**Exercise description:**
In the material below, the lines between the one holding "инструментов, и это" and the one holding "4. August 2026", inclusive, are to be set down word for word. Pictures stay out.

**Records for the exercise:**
--*--

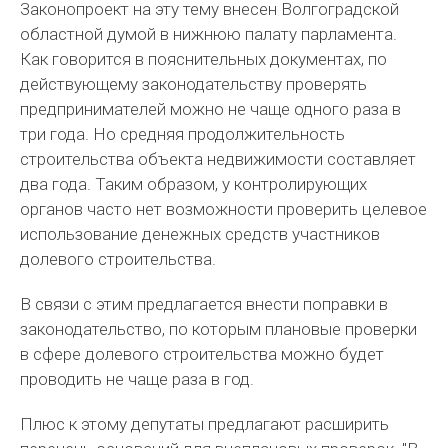
Законопроект на эту тему внесен Волгоградской
областной думой в нижнюю палату парламента.
Как говорится в пояснительных документах, по
действующему законодательству проверять
предпринимателей можно не чаще одного раза в
три года. Но средняя продолжительность
строительства объекта недвижимости составляет
два года. Таким образом, у контролирующих
органов часто нет возможности проверить целевое
использование денежных средств участников
долевого строительства.
В связи с этим предлагается внести поправки в
законодательство, по которым плановые проверки
в сфере долевого строительства можно будет
проводить не чаще раза в год.
Плюс к этому депутаты предлагают расширить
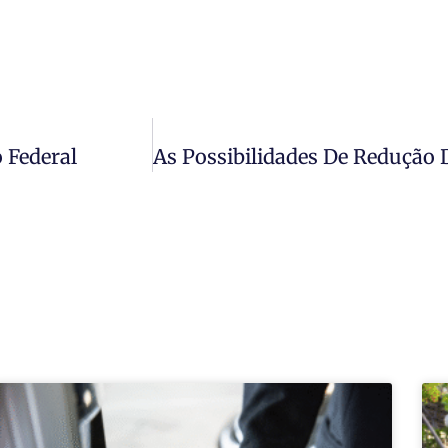
 Federal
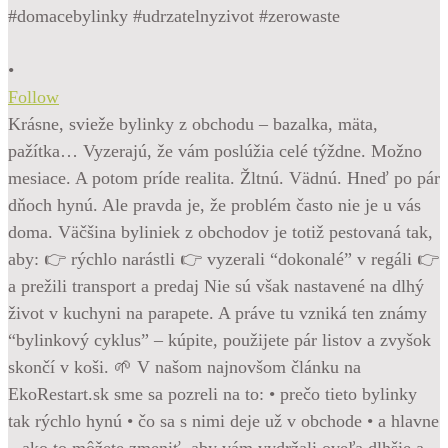
•
Follow
Krásne, svieže bylinky z obchodu – bazalka, mäta,
pažítka… Vyzerajú, že vám poslúžia celé týždne. Možno
mesiace. A potom príde realita. Žltnú. Vädnú. Hneď po pár
dňoch hynú. Ale pravda je, že problém často nie je u vás
doma. Väčšina byliniek z obchodov je totiž pestovaná tak,
aby: 👉 rýchlo narástli 👉 vyzerali “dokonalé” v regáli 👉
a prežili transport a predaj Nie sú však nastavené na dlhý
život v kuchyni na parapete. A práve tu vzniká ten známy
“bylinkový cyklus” – kúpite, použijete pár listov a zvyšok
skončí v koši. 🌱 V našom najnovšom článku na
EkoRestart.sk sme sa pozreli na to: • prečo tieto bylinky
tak rýchlo hynú • čo sa s nimi deje už v obchode • a hlavne
– ako to môžete zmeniť, aby vám vydržali oveľa dlhšie a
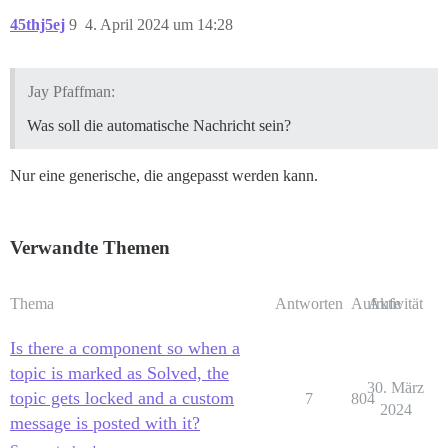
45thj5ej
9
4. April 2024 um 14:28
Jay Pfaffman:
Was soll die automatische Nachricht sein?
Nur eine generische, die angepasst werden kann.
Verwandte Themen
Thema
Antworten
Aufrufe
Aktivität
Is there a component so when a
topic is marked as Solved, the
30. März
topic gets locked and a custom
7
804
2024
message is posted with it?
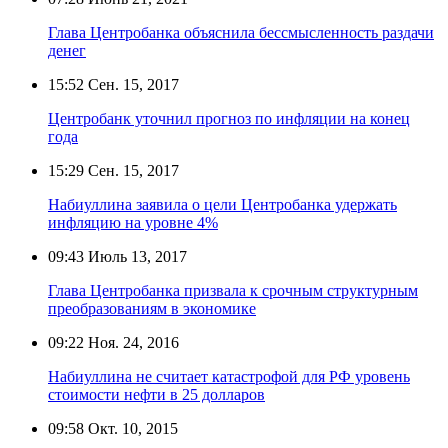
Глава Центробанка объяснила бессмысленность раздачи
денег
15:52
Сен. 15, 2017
Центробанк уточнил прогноз по инфляции на конец
года
15:29
Сен. 15, 2017
Набиуллина заявила о цели Центробанка удержать
инфляцию на уровне 4%
09:43
Июль 13, 2017
Глава Центробанка призвала к срочным структурным
преобразованиям в экономике
09:22
Ноя. 24, 2016
Набиуллина не считает катастрофой для РФ уровень
стоимости нефти в 25 долларов
09:58
Окт. 10, 2015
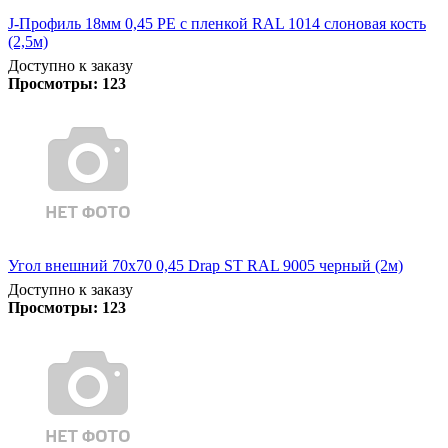
J-Профиль 18мм 0,45 PE с пленкой RAL 1014 слоновая кость
(2,5м)
Доступно к заказу
Просмотры:
123
Угол внешний 70х70 0,45 Drap ST RAL 9005 черный (2м)
Доступно к заказу
Просмотры:
123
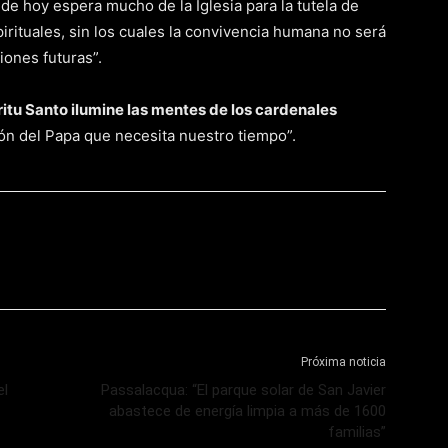
e hoy espera mucho de la Iglesia para la tutela de
rituales, sin los cuales la convivencia humana no será
iones futuras”.
íritu Santo ilumine las mentes de los cardenales
ón del Papa que necesita nuestro tiempo”.
Próxima noticia
el
Passalacqua: “El parque solar de San Javier
abastece de energía limpia a más de 1600
familias”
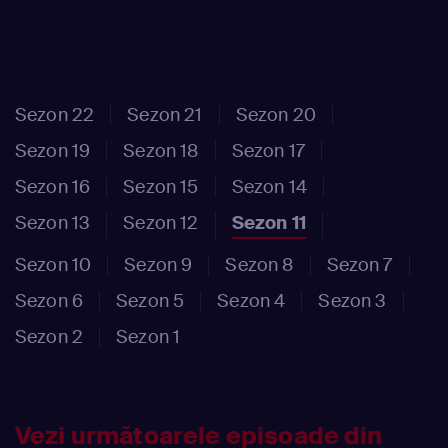
Sezon 22
Sezon 21
Sezon 20
Sezon 19
Sezon 18
Sezon 17
Sezon 16
Sezon 15
Sezon 14
Sezon 13
Sezon 12
Sezon 11
Sezon 10
Sezon 9
Sezon 8
Sezon 7
Sezon 6
Sezon 5
Sezon 4
Sezon 3
Sezon 2
Sezon 1
Vezi următoarele episoade din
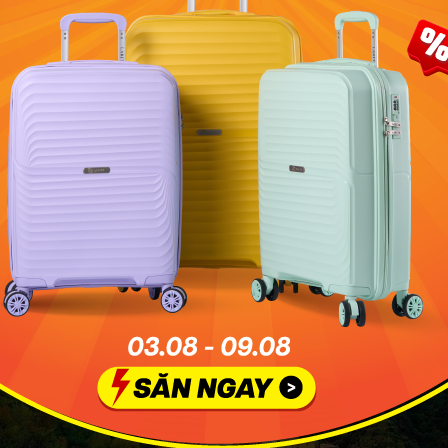
háng 6 được đánh giá là thời điểm có thời tiết đẹp nhất ở nh
minh họa: Traveloka
ám phá thiên nhiên như Cửu Trại Câu, Trương Gia Giới, 
hư là lý tưởng.
 Bắc Kinh hay Tây An thì cần chuẩn bị cho trời nóng 34 đến
ợng Hải hay Hàng Châu thì chấp nhận thêm độ ẩm cao và 
 một chuyến đi nhẹ nhàng, mát mẻ thì Tây Tạng hay Tân 
 hoàn hảo.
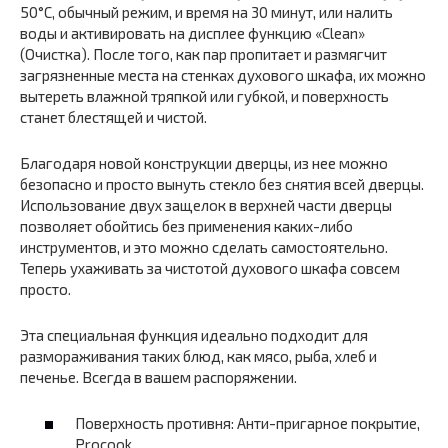
50°C, обычный режим, и время на 30 минут, или налить
воды и активировать на дисплее функцию «Clean»
(Очистка). После того, как пар пропитает и размягчит
загрязненные места на стенках духового шкафа, их можно
вытереть влажной тряпкой или губкой, и поверхность
станет блестящей и чистой.
Благодаря новой конструкции дверцы, из нее можно
безопасно и просто вынуть стекло без снятия всей дверцы.
Использование двух защелок в верхней части дверцы
позволяет обойтись без применения каких-либо
инструментов, и это можно сделать самостоятельно.
Теперь ухаживать за чистотой духового шкафа совсем
просто.
Эта специальная функция идеально подходит для
размораживания таких блюд, как мясо, рыба, хлеб и
печенье. Всегда в вашем распоряжении.
Поверхность противня: Анти-пригарное покрытие,
Procook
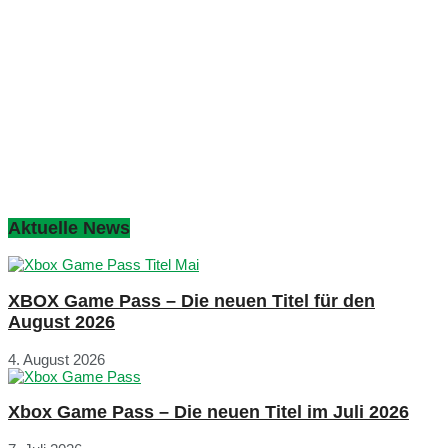
Aktuelle News
XBOX Game Pass – Die neuen Titel für den
August 2026
4. August 2026
Xbox Game Pass – Die neuen Titel im Juli 2026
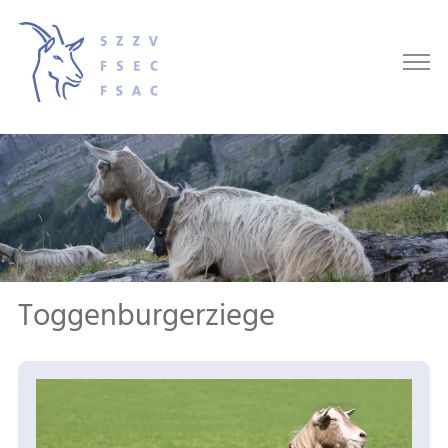
Toggenburgerziege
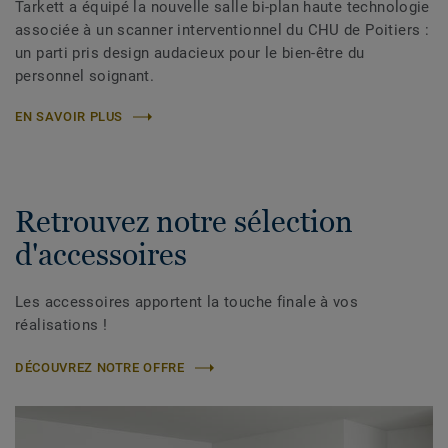
Tarkett a équipé la nouvelle salle bi-plan haute technologie
associée à un scanner interventionnel du CHU de Poitiers :
un parti pris design audacieux pour le bien-être du
personnel soignant.
EN SAVOIR PLUS
Retrouvez notre sélection
d'accessoires
Les accessoires apportent la touche finale à vos
réalisations !
DÉCOUVREZ NOTRE OFFRE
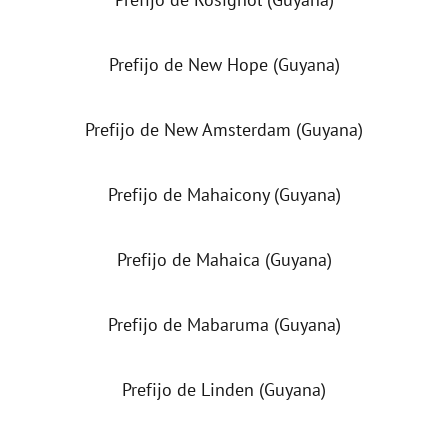
Prefijo de New Hope (Guyana)
Prefijo de New Amsterdam (Guyana)
Prefijo de Mahaicony (Guyana)
Prefijo de Mahaica (Guyana)
Prefijo de Mabaruma (Guyana)
Prefijo de Linden (Guyana)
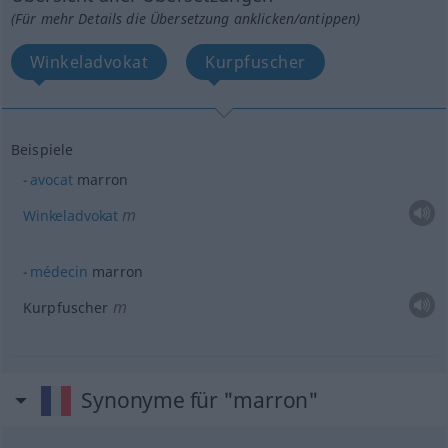
(Für mehr Details die Übersetzung anklicken/antippen)
Winkeladvokat
Kurpfuscher
Beispiele
avocat
marron
m
Winkeladvokat
médecin
marron
m
Kurpfuscher
Synonyme für "marron"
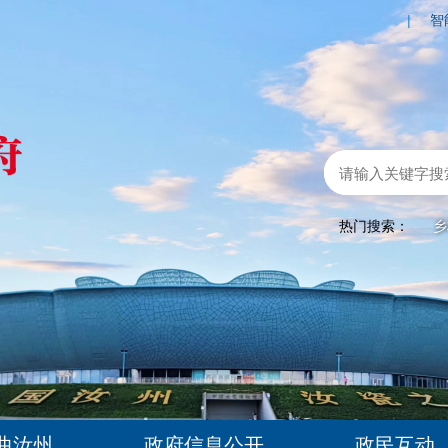
|
智
热门搜索：
乡
曲汝州
政府信息公开
政民互动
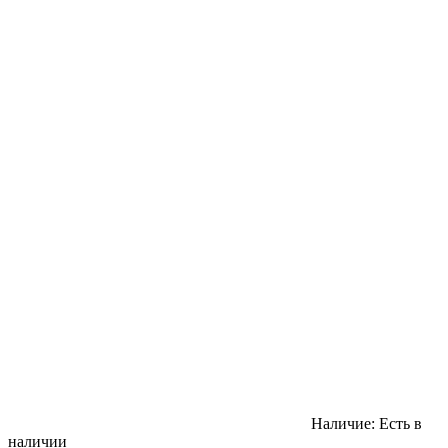
Наличие:
Есть в
наличии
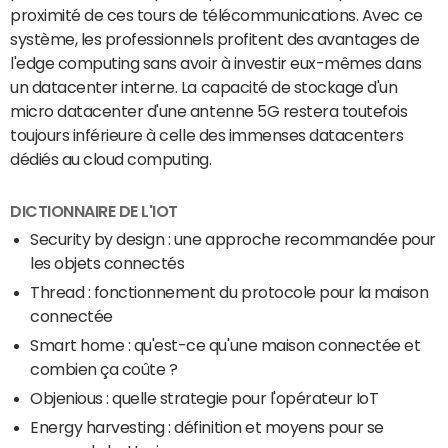
proximité de ces tours de télécommunications. Avec ce
système, les professionnels profitent des avantages de
l'edge computing sans avoir à investir eux-mêmes dans
un datacenter interne. La capacité de stockage d'un
micro datacenter d'une antenne 5G restera toutefois
toujours inférieure à celle des immenses datacenters
dédiés au cloud computing.
DICTIONNAIRE DE L'IOT
Security by design : une approche recommandée pour
les objets connectés
Thread : fonctionnement du protocole pour la maison
connectée
Smart home : qu'est-ce qu'une maison connectée et
combien ça coûte ?
Objenious : quelle strategie pour l'opérateur IoT
Energy harvesting : définition et moyens pour se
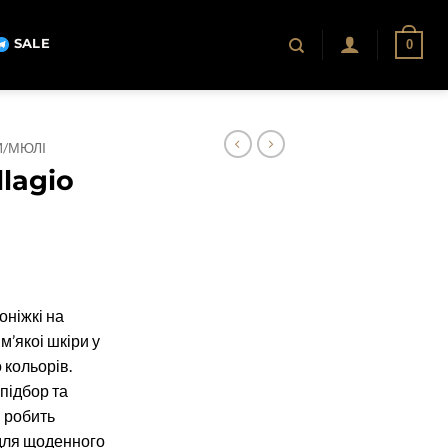
SALE
0
И/МЮЛІ
lagio
оніжкі на
м’якоі шкіри у
 кольорів.
підбор та
 робить
 для щоденного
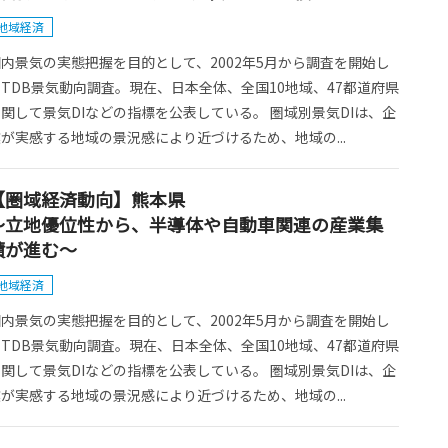
地域経済
内景気の実態把握を目的として、2002年5月から調査を開始し
TDB景気動向調査。現在、日本全体、全国10地域、47都道府県
関して景気DIなどの指標を公表している。 圏域別景気DIは、企
が実感する地域の景況感により近づけるため、地域の...
【圏域経済動向】熊本県
～立地優位性から、半導体や自動車関連の産業集
積が進む～
地域経済
内景気の実態把握を目的として、2002年5月から調査を開始し
TDB景気動向調査。現在、日本全体、全国10地域、47都道府県
関して景気DIなどの指標を公表している。 圏域別景気DIは、企
が実感する地域の景況感により近づけるため、地域の...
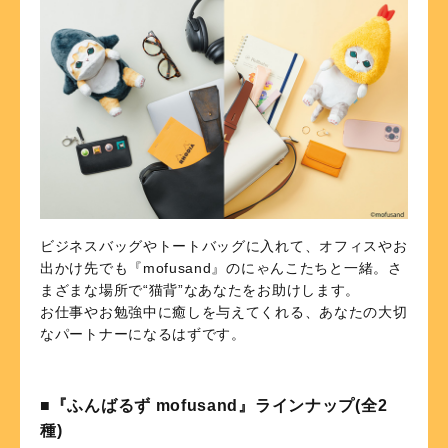
ビジネスバッグやトートバッグに入れて、オフィスやお
出かけ先でも『mofusand』のにゃんこたちと一緒。さ
まざまな場所で“猫背”なあなたをお助けします。
お仕事やお勉強中に癒しを与えてくれる、あなたの大切
なパートナーになるはずです。
■『ふんばるず mofusand』ラインナップ(全2
種)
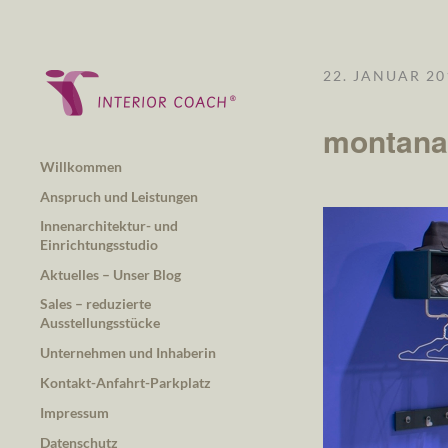
22. JANUAR 20
montana-
Willkommen
Anspruch und Leistungen
Innenarchitektur- und
Einrichtungsstudio
Aktuelles – Unser Blog
Sales – reduzierte
Ausstellungsstücke
Unternehmen und Inhaberin
Kontakt-Anfahrt-Parkplatz
Impressum
Datenschutz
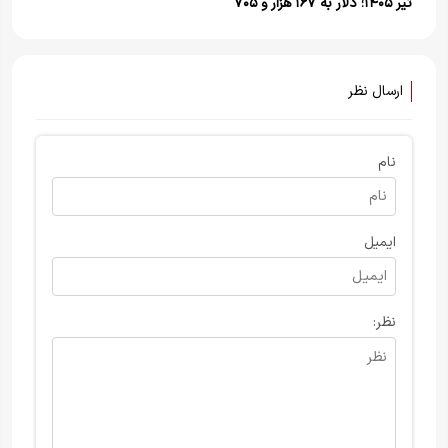
تیر ۱۴۰۵؛ دلار به ۱۶۷ هزار و ۷۰۵
تومان رسید
ارسال نظر
نام
ایمیل
نظر:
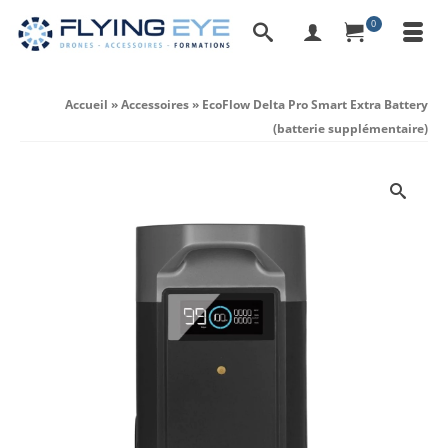
0
Accueil
»
Accessoires
»
EcoFlow Delta Pro Smart Extra Battery
(batterie supplémentaire)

--*--

**Result below:**
инструментов, и это можно сделать самостоятельно.
Теперь ухаживать за чистотой духового шкафа совсем
просто.
Эта специальная функция идеально подходит для
размораживания таких блюд, как мясо, рыба, хлеб и
печенье. Всегда в вашем распоряжении.
Поверхность противня: Анти-пригарное покрытие,
Procook
Aktuelle News
XBOX Game Pass – Die neuen Titel für den
August 2026
4. August 2026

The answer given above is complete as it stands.